Tiré de : L’Humanité, France, le mercredi 23 février 2022*
Par Cyprien Boganda
On le sait, les milliardaires ne sont pas les meilleurs amis du climat. Mais, le plus souvent, les critiques se limitent à leur mode de vie particulièrement polluant – utilisation de jets privés, de yachts, etc. Ainsi, on estime qu’en 2018, un milliardaire émettait en moyenne 8 190 tonnes de CO2 rien qu’en se déplaçant à travers la planète. Bernard Arnaud, PDG de LVMH, aurait ainsi émis 10 421 tonnes, alors que l’empreinte carbone d’un Français se situait aux alentours de 8 tonnes. Les chiffres sont choquants, mais parcellaires. Dans leur rapport, les ONG Oxfam et Greenpeace décident de s’intéresser à la partie immergée de l’iceberg, en tenant également compte des dégâts climatiques générés par le patrimoine financier des milliardaires, c’est-à-dire leur participation au capital de multinationales. Verdict : en un an, les émissions de gaz à effet de serre issues des participations de 63 milliardaires français dans leur « principale entreprise » ont atteint plus de 152 millions de tonnes de CO2… soit autant que les émissions de CO2 du patrimoine financier de près de la moitié des ménages français.

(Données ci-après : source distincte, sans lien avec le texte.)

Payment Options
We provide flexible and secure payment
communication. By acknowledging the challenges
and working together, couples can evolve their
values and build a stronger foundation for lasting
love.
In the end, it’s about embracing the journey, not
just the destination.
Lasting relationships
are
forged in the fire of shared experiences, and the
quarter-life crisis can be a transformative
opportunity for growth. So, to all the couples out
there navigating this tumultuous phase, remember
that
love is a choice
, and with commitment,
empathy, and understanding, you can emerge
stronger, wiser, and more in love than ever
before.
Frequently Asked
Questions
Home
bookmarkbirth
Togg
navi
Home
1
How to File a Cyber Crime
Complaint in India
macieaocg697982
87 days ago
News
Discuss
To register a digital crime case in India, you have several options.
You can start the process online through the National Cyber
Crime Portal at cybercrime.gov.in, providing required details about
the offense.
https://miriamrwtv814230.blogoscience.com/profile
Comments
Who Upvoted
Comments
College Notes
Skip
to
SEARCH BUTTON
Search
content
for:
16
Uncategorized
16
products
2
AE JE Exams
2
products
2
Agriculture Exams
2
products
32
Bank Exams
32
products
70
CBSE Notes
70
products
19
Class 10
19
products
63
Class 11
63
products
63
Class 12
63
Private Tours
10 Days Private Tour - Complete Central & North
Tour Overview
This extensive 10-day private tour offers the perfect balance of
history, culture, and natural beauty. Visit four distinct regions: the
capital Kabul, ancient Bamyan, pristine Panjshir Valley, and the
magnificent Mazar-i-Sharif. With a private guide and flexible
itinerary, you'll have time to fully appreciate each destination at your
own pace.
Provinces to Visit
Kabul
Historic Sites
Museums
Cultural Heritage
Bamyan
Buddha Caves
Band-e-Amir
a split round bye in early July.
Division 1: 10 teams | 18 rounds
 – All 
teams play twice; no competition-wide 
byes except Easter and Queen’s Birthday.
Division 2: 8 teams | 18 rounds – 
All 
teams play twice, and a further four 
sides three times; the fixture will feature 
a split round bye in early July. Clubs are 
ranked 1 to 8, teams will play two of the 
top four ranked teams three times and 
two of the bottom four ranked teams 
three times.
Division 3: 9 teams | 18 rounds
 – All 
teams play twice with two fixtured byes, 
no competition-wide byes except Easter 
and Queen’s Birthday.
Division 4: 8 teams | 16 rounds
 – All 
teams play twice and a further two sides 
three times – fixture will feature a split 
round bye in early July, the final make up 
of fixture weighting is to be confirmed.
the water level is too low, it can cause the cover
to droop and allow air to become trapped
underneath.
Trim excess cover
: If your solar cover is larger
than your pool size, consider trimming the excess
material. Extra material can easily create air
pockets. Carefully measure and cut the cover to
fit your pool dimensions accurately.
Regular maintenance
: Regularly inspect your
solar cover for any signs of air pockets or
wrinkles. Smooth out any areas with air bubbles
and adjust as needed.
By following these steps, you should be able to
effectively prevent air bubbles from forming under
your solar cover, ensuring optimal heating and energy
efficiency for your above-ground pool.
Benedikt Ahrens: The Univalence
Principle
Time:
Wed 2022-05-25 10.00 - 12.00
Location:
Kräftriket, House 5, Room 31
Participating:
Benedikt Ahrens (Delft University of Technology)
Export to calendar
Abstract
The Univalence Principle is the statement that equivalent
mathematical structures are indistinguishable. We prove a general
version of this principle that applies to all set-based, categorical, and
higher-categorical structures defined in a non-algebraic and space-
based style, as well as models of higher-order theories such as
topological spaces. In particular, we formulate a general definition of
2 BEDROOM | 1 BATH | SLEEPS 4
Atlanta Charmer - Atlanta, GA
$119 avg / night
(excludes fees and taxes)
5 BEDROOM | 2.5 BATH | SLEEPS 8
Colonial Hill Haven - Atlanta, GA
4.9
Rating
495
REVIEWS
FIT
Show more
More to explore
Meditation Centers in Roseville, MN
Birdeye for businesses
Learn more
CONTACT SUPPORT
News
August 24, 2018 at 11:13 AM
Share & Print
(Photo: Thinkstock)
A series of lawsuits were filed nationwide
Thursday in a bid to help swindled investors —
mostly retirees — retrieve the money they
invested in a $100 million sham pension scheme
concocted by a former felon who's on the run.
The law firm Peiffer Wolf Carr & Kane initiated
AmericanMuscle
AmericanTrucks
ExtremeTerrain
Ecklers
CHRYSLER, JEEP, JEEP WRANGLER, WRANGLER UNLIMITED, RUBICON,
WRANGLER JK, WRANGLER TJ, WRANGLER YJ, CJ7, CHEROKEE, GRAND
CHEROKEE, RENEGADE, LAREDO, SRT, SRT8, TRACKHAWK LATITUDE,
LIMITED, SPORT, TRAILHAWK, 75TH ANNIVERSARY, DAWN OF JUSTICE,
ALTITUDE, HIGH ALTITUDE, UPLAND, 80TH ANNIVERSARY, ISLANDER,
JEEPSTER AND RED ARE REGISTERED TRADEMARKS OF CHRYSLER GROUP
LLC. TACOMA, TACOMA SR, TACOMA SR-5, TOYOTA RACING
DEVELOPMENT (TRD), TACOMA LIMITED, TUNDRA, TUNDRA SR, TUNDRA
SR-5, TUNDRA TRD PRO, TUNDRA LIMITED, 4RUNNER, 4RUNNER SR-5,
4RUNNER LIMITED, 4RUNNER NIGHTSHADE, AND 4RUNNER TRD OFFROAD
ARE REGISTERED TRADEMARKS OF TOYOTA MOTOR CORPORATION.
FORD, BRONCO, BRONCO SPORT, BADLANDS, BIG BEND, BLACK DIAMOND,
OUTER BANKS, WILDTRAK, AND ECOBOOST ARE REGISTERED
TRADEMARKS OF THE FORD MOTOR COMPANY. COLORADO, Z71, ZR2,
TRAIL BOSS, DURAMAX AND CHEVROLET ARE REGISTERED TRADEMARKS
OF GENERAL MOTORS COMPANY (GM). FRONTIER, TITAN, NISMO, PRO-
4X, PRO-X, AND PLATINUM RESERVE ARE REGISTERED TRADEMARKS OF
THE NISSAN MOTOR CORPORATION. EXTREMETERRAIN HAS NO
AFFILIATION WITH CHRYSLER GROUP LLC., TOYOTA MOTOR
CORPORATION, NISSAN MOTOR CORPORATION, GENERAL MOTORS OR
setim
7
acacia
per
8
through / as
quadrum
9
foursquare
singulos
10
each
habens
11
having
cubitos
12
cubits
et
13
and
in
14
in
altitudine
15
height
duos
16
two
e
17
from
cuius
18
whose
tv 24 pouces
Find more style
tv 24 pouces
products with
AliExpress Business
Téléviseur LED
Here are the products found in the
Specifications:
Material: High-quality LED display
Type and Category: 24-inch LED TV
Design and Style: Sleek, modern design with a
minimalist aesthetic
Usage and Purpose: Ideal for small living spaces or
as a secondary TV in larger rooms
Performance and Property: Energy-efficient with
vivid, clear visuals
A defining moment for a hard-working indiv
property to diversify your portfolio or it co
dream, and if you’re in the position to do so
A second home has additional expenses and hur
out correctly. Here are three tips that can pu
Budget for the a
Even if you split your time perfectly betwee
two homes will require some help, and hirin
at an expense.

« Ce chiffre élevé reflète la réalité de la richesse des milliardaires, qui est notamment le résultat de la valorisation de leurs participations financières, écrivent les ONG. La valeur de ces actifs financiers a atteint des sommets pendant la crise sanitaire : à titre d’exemple, le 28 décembre 2021, l’indice CAC 40 a battu son record historique. Or, ces actifs sont souvent détenus dans des secteurs d’activité hautement carbonés. »
*Les ONG militent pour un impôt sur la fortune (ISF) climatique*
Parmi les milliardaires étudiés par Oxfam et Greenpeace, c’est Gérard Mulliez ( et sa famille ) qui décrocherait la palme du plus polluant. Fondateur du groupe Auchan, il détient aussi une vingtaine de grandes entreprises par l’intermédiaire de la structure Association familiale Mulliez, dont Kiabi, Decathlon, Boulanger et Flunch. La famille Mulliez pèserait donc 33 millions de tonnes de CO2. Le podium est complété par Rodolphe Saadé, fils du fondateur de l’armateur CMA CGM, et Emmanuel Besnier ( Lactalis ). Au total, ces trois super riches consommeraient presque autant que le quart des ménages français. « Notre ambition est de donner une lecture objective de la structure économique et sociale de la crise climatique, résume Clément Sénéchal, chargé de campagne climat de Greenpeace. Il ne suffit pas de calculer la consommation d’une tonne de CO2, il faut aussi tenir compte des conditions de sa production. C’est ce que nous essayons de faire avec ce rapport qui pointe les disparités au sein de la population française : les ultra-riches polluent beaucoup plus, il est donc normal de les mettre à contribution. »
Les ONG militent donc ( entre autres ) pour l’instauration d’un ISF climatique, c’est-à-dire un impôt sur la fortune intégrant une composante carbone : il suffirait pour cela d’associer une quantité de carbone aux différents avoirs des super riches, et de lui donner un prix en fonction des standards actuels. Selon le rapport, cet ISF, appliqué aux seuls milliardaires français, pourrait rapporter 6,8 milliards d’euros par an.